The government’s retention of all imaged electronic documents, including personal emails, without any review whatsoever to determine not only their relevance to this case, but also to determine whether any recognized legal privileges attached to them, is unreasonable and disturbing. Moreover, the government repeatedly asserted its intent to release indiscriminately the imaged evidence to every defendant, prior to conducting any review to determine if it contained evidence outside the scope of the warrants. The Court agrees with Defendant that the release to the co-defendants of any and all seized electronic data without a predetermination of its privilege, nature or relevance to the charged criminal conduct only compounds the assault on his privacy concerns. It underscores the government’s utter disregard for and relinquishment of its duty to insure that its warrants are executed properly.
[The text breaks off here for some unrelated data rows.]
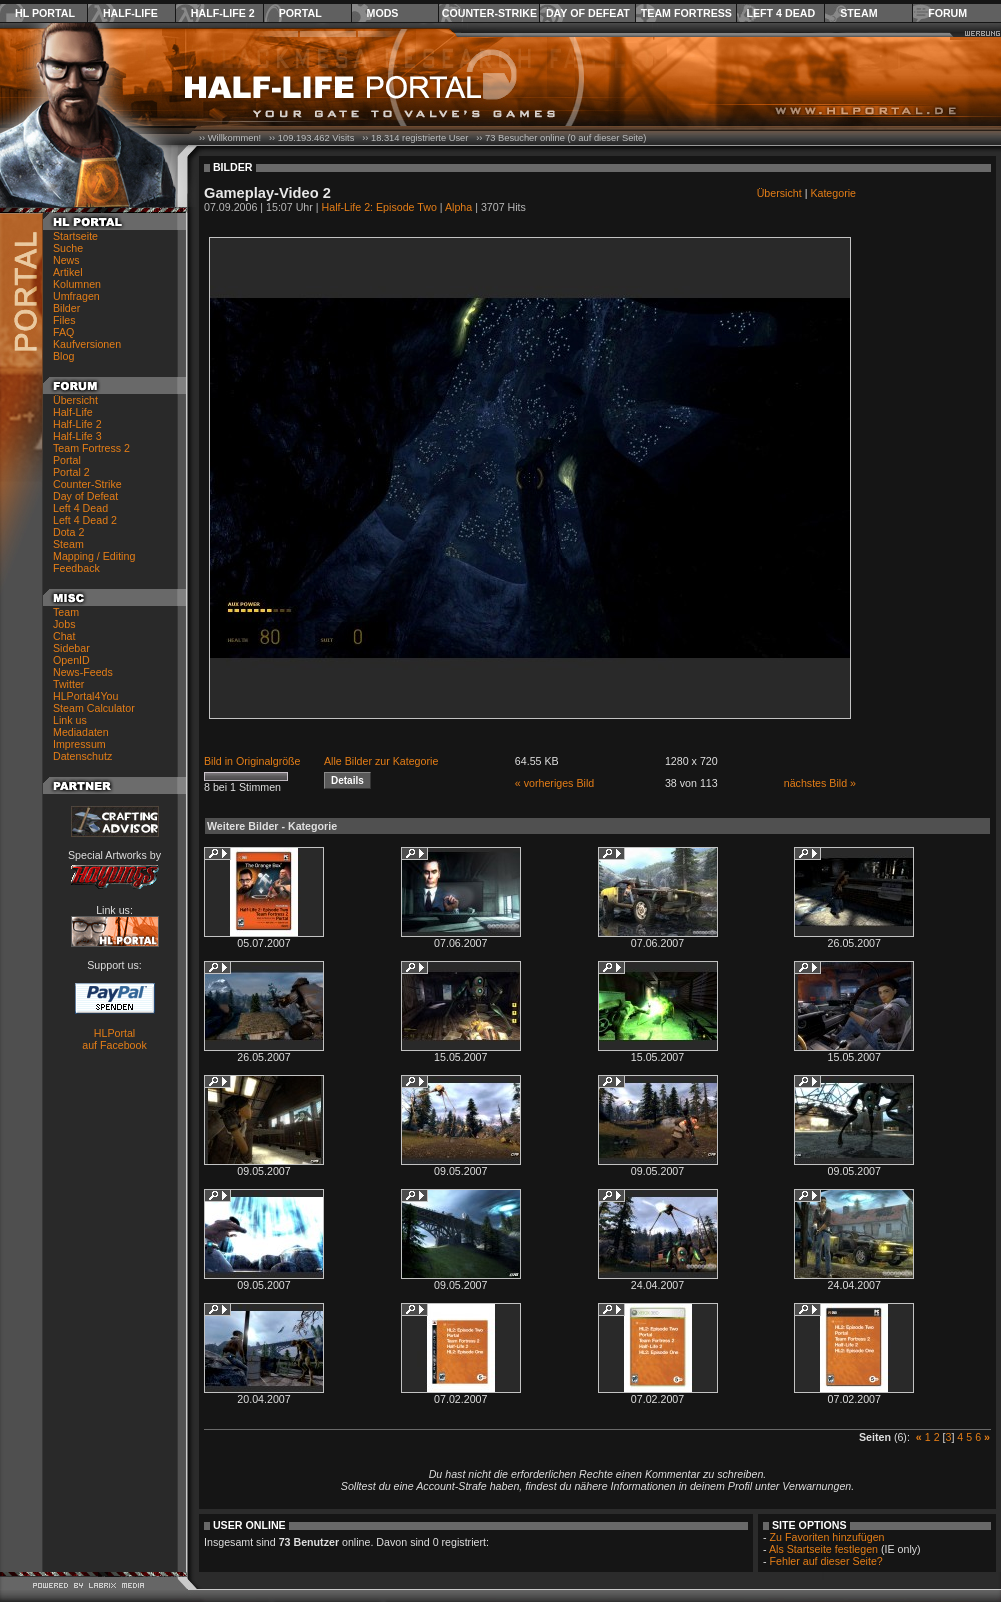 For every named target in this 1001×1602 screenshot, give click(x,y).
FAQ (63, 332)
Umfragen (76, 296)
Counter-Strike (489, 13)
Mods (383, 13)
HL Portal (45, 13)
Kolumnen (77, 284)
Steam (858, 13)
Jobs (64, 624)
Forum (947, 13)
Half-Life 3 (77, 436)
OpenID (71, 660)
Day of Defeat (588, 13)
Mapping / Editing (94, 556)
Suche (68, 248)
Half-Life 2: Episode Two (379, 207)
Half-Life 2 (223, 13)
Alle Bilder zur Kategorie (381, 761)
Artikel (68, 272)
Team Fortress (686, 13)
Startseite (75, 236)
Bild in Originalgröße (252, 761)
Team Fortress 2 (91, 448)
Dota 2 (68, 532)
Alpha (458, 207)
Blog (63, 356)
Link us (70, 720)
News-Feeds (83, 672)
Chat (64, 636)
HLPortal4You (85, 696)
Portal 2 (71, 472)
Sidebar (71, 648)
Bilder (66, 308)
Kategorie (833, 193)
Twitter (68, 684)
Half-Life (130, 13)
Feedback (76, 568)
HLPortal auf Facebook (114, 1039)
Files (64, 320)
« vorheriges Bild (554, 783)
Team (66, 612)
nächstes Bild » (820, 783)
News (66, 260)
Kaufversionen (87, 344)
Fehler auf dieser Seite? (826, 1561)
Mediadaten (81, 732)
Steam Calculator (94, 708)
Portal (300, 13)
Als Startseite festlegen (823, 1549)
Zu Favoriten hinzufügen (827, 1537)
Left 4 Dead (780, 13)
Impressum (79, 744)
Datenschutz (82, 756)
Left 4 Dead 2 (85, 520)
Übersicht (75, 400) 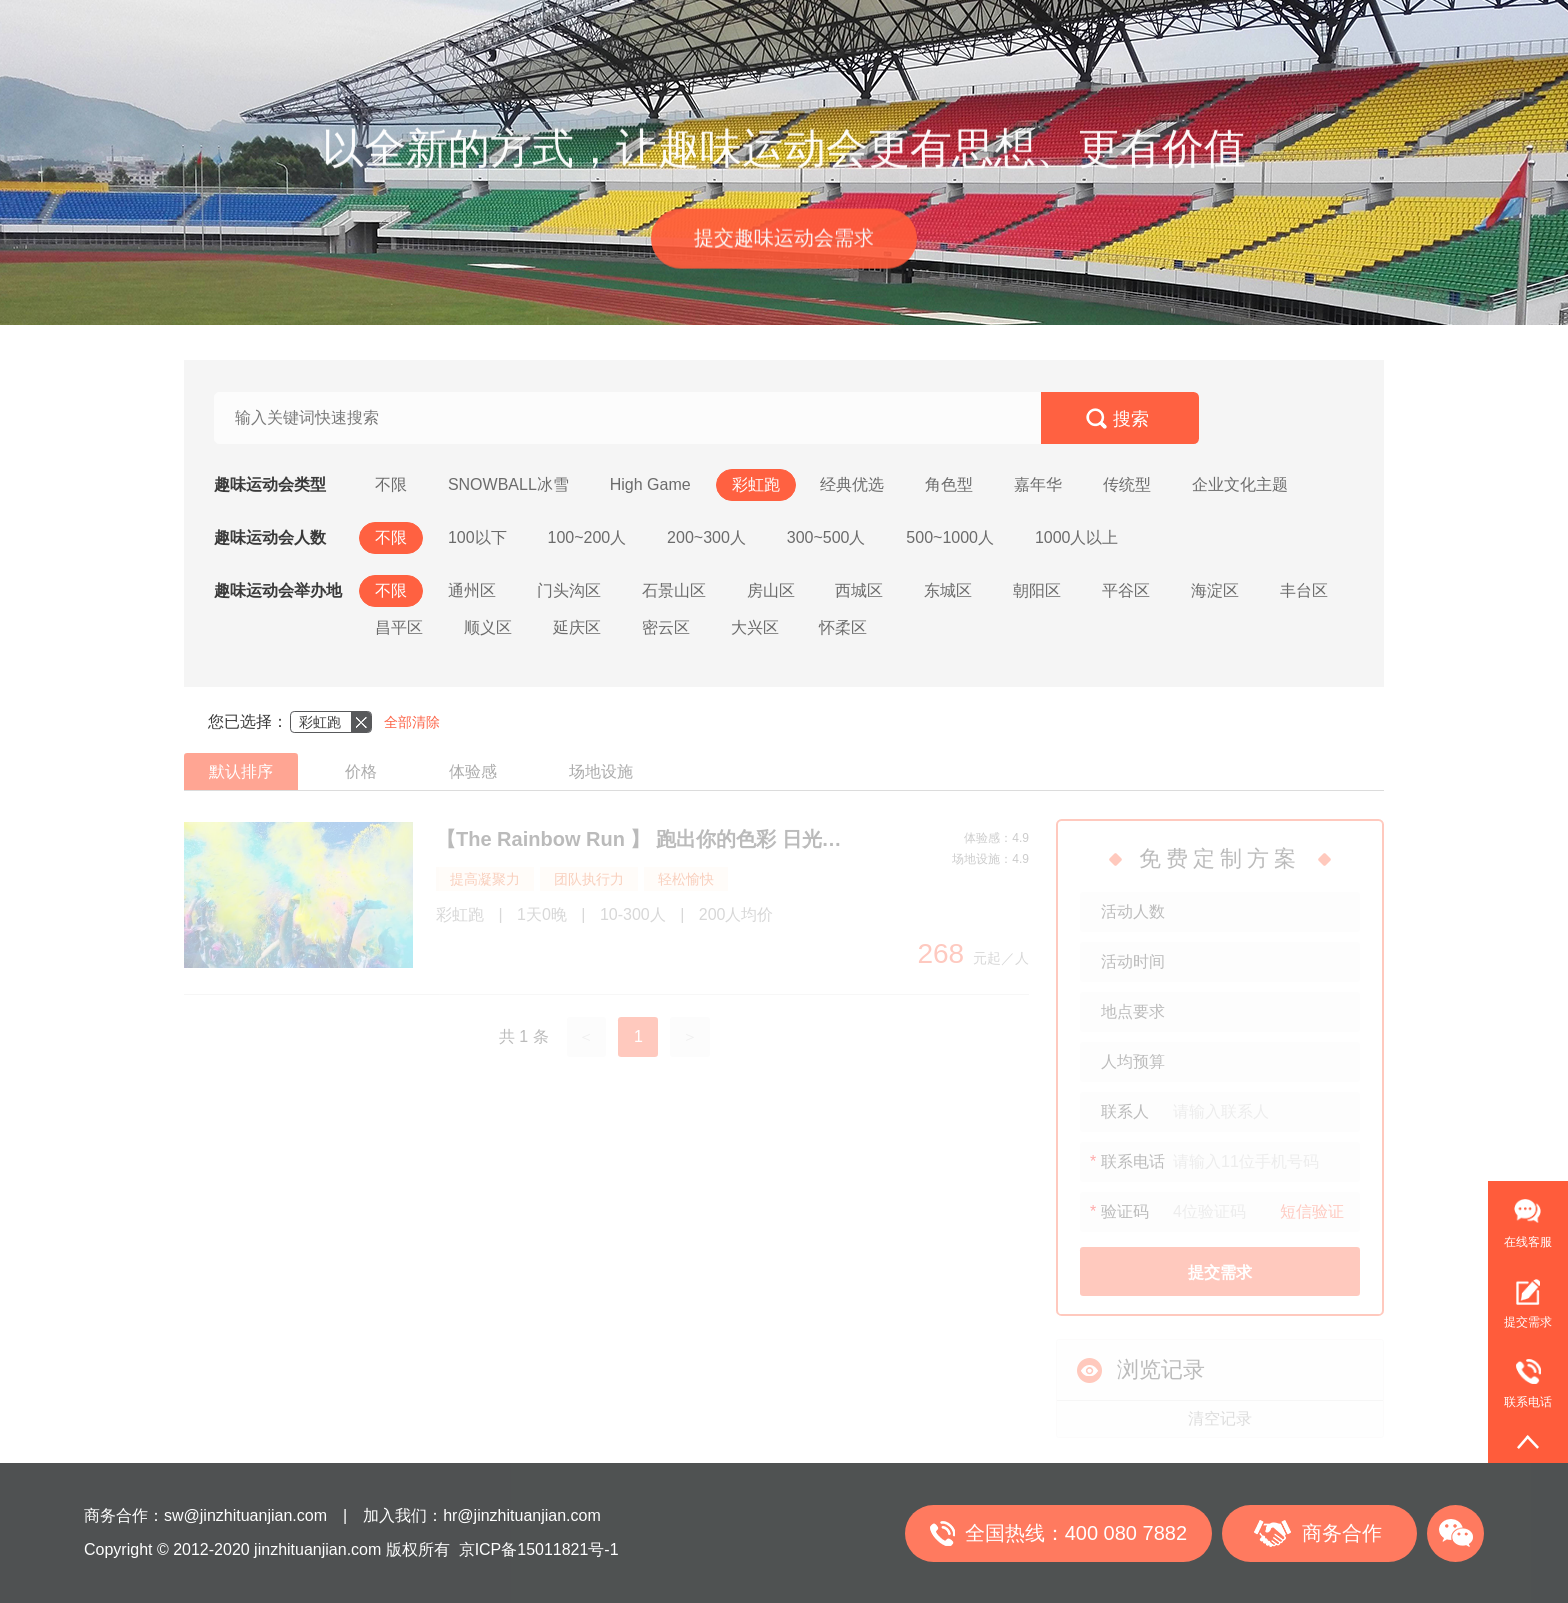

After holding the government’s actions in contravention of the Fourth Amendment, the court wrestled with the remedy. Did such process “deserve” complete suppression of all evidence – a remedy quite harsh to a case built around such evidence. The court ultimately decided complete suppression was warranted:

The Court has not reached this conclusion lightly. However, the Court cannot, in the interest of justice and fairness, permit the government to ignore its obligations. Otherwise, the Fourth Amendment would lose all force and meaning in the digital era and citizens will have no recourse as to the unlawful seizure of information that falls outside the scope of a search warrant and its subsequent dissemination.

The impact of this case is wide-reaching for law enforcement – essentially they must do something with seized evidence in a reasonable amount of time. This raises a series of questions:

  1. What must law enforcement do to prevent suppression if the amount of time grows – merely do a keyword search, or fully triage and redact irrelevant evidence?
  2. We know 15 months is too long, but what about 10, 12 or 8 months? Another line drawing problem is born.
  3. How does this decision affect law enforcement timetables for existing and future investigations, and what if any impact will it have as more cases involve electronic evidence and case loads and backups increase?
  4. What will the impact of this decision be on general electronic discovery as it relates to passing unredacted/reduced electronic evidence to co-defendants, since such discovery implicates privacy concerns due to the nature of hard drives and the “intermixing” of relevant and irrelevant evidence?